La libertad se abre en el interior del hombre como un pozo sin fondo, como un espacio sin límites definidos. Hace del hombre un ser inabarcable. María Zambrano, pensadora no católica pero de un exquisita sensibilidad hacia lo religioso, ha observado que «la persona cristiana (...) no tiene límite, ni para sus fuerzas, ni para su vida, ni para su muerte (...) Por eso una persona, un cristiano es como una perspectiva infinita que no se agota jamás en ninguno de sus actos ni en todos ellos juntos» (La agonía de Europa, 1945).
San Agustín, en su proceso de apasionada búsqueda de la verdad, muestra este talante angustiado en su pensamiento. El hombre sumido en este pozo que es su inevitable tendencia al mal, sólo puede salir de él por la Gracia. La iniciativa de la Gracia, siempre previa a la acción de la libertad humana, es una de sus ideas cardinales, que desarrolla en oposición a la herejía pelagiana.

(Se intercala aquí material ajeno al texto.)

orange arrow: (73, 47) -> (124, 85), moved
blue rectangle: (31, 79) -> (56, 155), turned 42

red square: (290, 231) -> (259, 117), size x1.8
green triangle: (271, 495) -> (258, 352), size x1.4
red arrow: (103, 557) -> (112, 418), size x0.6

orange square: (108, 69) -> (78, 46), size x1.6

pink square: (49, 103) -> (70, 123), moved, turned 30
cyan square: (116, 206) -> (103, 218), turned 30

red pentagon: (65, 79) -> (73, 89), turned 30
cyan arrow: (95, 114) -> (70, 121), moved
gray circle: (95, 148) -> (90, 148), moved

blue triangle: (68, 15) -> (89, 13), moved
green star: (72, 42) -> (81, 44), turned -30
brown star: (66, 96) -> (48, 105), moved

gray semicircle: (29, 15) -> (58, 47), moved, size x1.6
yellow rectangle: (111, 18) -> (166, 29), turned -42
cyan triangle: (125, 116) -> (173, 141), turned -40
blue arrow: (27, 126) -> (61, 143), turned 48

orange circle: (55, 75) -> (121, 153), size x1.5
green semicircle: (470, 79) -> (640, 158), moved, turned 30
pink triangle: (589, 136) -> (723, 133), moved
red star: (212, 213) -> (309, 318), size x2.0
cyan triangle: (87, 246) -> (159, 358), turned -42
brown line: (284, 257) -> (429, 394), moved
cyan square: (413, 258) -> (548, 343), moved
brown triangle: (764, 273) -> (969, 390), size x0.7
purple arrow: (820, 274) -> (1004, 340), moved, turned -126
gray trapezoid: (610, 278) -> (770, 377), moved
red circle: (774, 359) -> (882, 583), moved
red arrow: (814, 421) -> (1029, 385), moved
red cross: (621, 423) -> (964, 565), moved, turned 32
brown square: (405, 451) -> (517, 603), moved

El hombre, vinculado a ese origen divino, imago Dei, se configura como ser libre, dueño de sus actos y destino pero, al mismo tiempo, abierto a una trascendencia que le desborda. Poseedor de una semilla de sacralidad (templo del Espíritu Santo), su propia conciencia es un pozo profundo que ni el mismo puede vislumbrar del todo. Además, se establece una relación con los demás marcada por el imperativo de la caridad, ya que son seres dignos por sí mismos.

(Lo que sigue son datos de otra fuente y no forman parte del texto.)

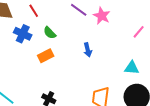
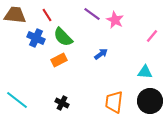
green semicircle: (50, 33) -> (63, 37), size x1.5
blue arrow: (88, 50) -> (101, 54), turned -112

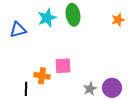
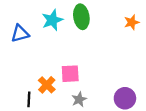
orange cross: (42, 76) -> (47, 85), turned 35
gray star: (90, 89) -> (79, 99), moved

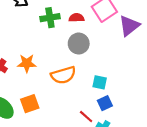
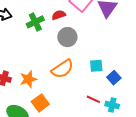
orange star: (27, 63) -> (28, 79), moved
blue square: (105, 103) -> (114, 78), moved

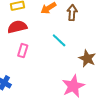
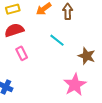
pink rectangle: (23, 51) -> (22, 53), turned -40

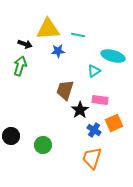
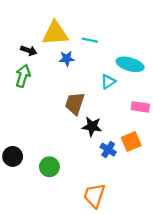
pink rectangle: (100, 100) -> (140, 107), moved
black star: (80, 110) -> (92, 126), turned -30
orange trapezoid: (92, 158) -> (94, 196), moved

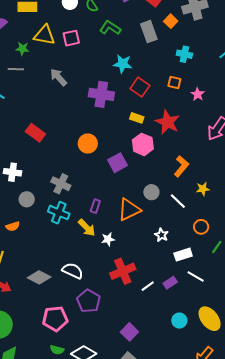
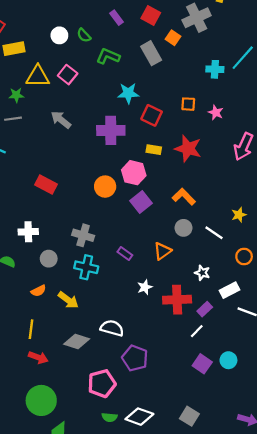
pink square: (71, 38) -> (68, 75), turned -30
cyan cross: (184, 54) -> (215, 69), moved
pink hexagon: (143, 144) -> (134, 173), moved
orange L-shape: (181, 166) -> (184, 197), moved, turned -75
purple rectangle: (95, 206) -> (125, 254), turned -64
orange triangle: (129, 210) -> (162, 251), size x0.7
yellow arrow: (87, 228) -> (68, 300), moved
red cross: (123, 271) -> (177, 300), moved, turned 30
purple rectangle: (170, 283) -> (205, 309), moved
cyan circle: (179, 321) -> (228, 360), moved
purple square: (129, 332) -> (202, 364), moved

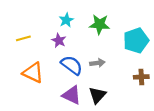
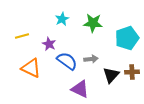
purple star: (59, 40) -> (49, 44), moved
purple triangle: (72, 95) -> (80, 89), moved
black triangle: (97, 95) -> (111, 75), moved

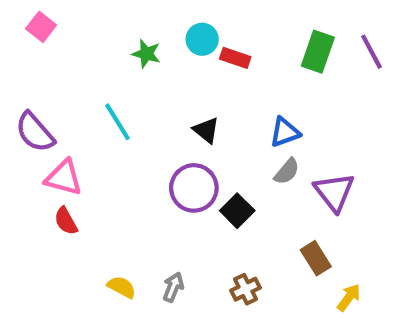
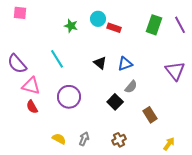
pink square: (41, 27) -> (20, 13), turned -32
blue triangle: (285, 132) -> (125, 64), moved
gray semicircle: (287, 171) -> (131, 87), moved
purple circle: (194, 188) -> (69, 97), moved
purple triangle: (334, 192) -> (175, 71), moved
brown rectangle: (316, 258) -> (150, 115), moved

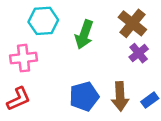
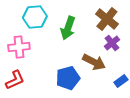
brown arrow: (120, 96) -> (94, 62), moved, turned -60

Este concepto de la persona no es, primariamente, político, pero tiene consecuencias políticas y sociales. Por lo pronto, se establece como imperativo moral la dignidad inalienable de la persona, desde su concepción hasta su muerte y las leyes (y lo organismos políticos que las generan) deben promover y defender este valor. En segundo lugar, queda claro que todo sistema social debe estar subordinado a la persona, a cada una de ellas. Lo resume bien el famoso versículo de Marcos: «El Sábado ha sido hecho para el hombre; y no el hombre para el Sábado». Idea que ha sido y es negada por la práctica política y económica de tantos gobiernos. El siglo XX y lo que llevamos del XXI ha conocido el sacrificio de millones de vidas en nombre de grandes abstracciones y proyectos: el Proletariado, la Nación, la Raza. Valía la pena sacrificar vidas humanas para construir estas grandes torres de Babel. No es casualidad que los grandes totalitarismos del pasado siglo, el comunismo y el nazismo, sean radicalmente (y consecuentemente) anticristianos.

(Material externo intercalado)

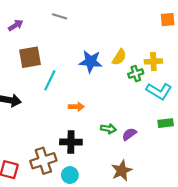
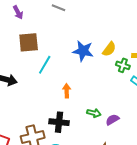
purple arrow: (16, 25) -> (18, 12), turned 88
green cross: (136, 74) -> (123, 65), turned 32
orange arrow: (76, 107) -> (67, 91), turned -96

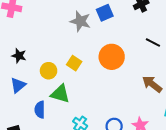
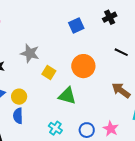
gray star: (80, 21) -> (30, 53), moved
yellow circle: (49, 71) -> (19, 97), moved
green triangle: (60, 94) -> (67, 96), moved

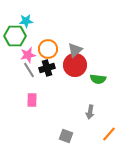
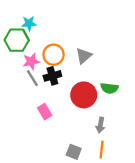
red circle: (75, 65) -> (84, 95), moved
pink rectangle: (32, 100) -> (45, 112), moved, turned -32
orange line: (109, 134) -> (102, 150), moved, turned -35

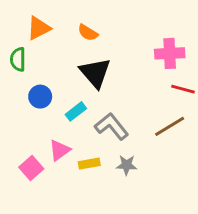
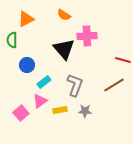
orange semicircle: (88, 33) -> (64, 15), moved
pink cross: (170, 53) -> (87, 36), moved
cyan rectangle: (76, 111) -> (44, 82), moved
gray L-shape: (112, 126) -> (75, 85), turned 60

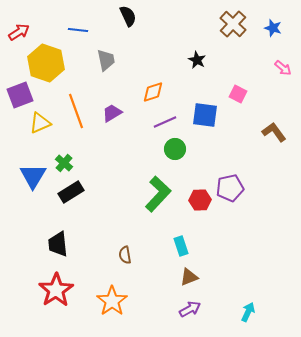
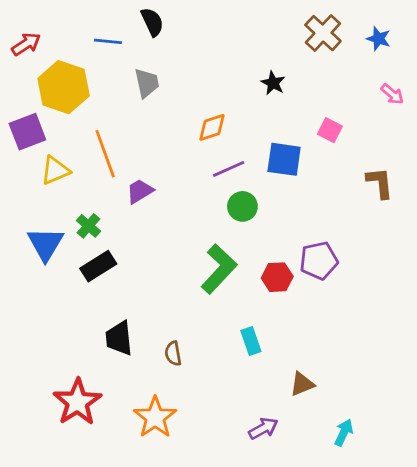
black semicircle: (128, 16) -> (152, 22), moved
purple trapezoid: (112, 113) -> (140, 191), moved
brown L-shape: (274, 132) -> (380, 183), turned 30
black trapezoid: (58, 244) -> (119, 338), moved
brown triangle: (189, 277) -> (302, 384), moved

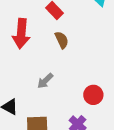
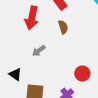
gray arrow: (45, 81) -> (39, 51), moved

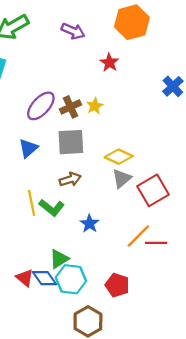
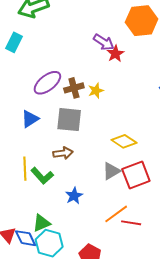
purple arrow: (73, 31) -> (104, 42), moved
yellow diamond: (119, 157) -> (124, 141), moved
gray triangle: (122, 178) -> (111, 171), moved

Esta idea cristiana de la persona tiene para un creyente una dimensión trascendente y su explicación es a la vez sencilla y misteriosa. La clave está en la frase del Génesis: Lo creó a su imagen y semejanza. Pero incluso los no creyentes tienen que reconocer que uno de los fundamentos de nuestra forma de sociedad (democracia, protección social, garantías judiciales, derechos humanos) es el concepto cristiano de persona como ser libre, responsable y de dignidad inalienable. Ahora bien, este sistema termina por crear una dinámica que se vuelve contra sus propios principios (laicismo, ideología de género, relativismo moral, hedonismo…)
En esta situación compleja, ¿podrá sobrevivir el árbol si se secan las raíces, si la concepción cristiana de persona deja de ser el fundamento del orden social?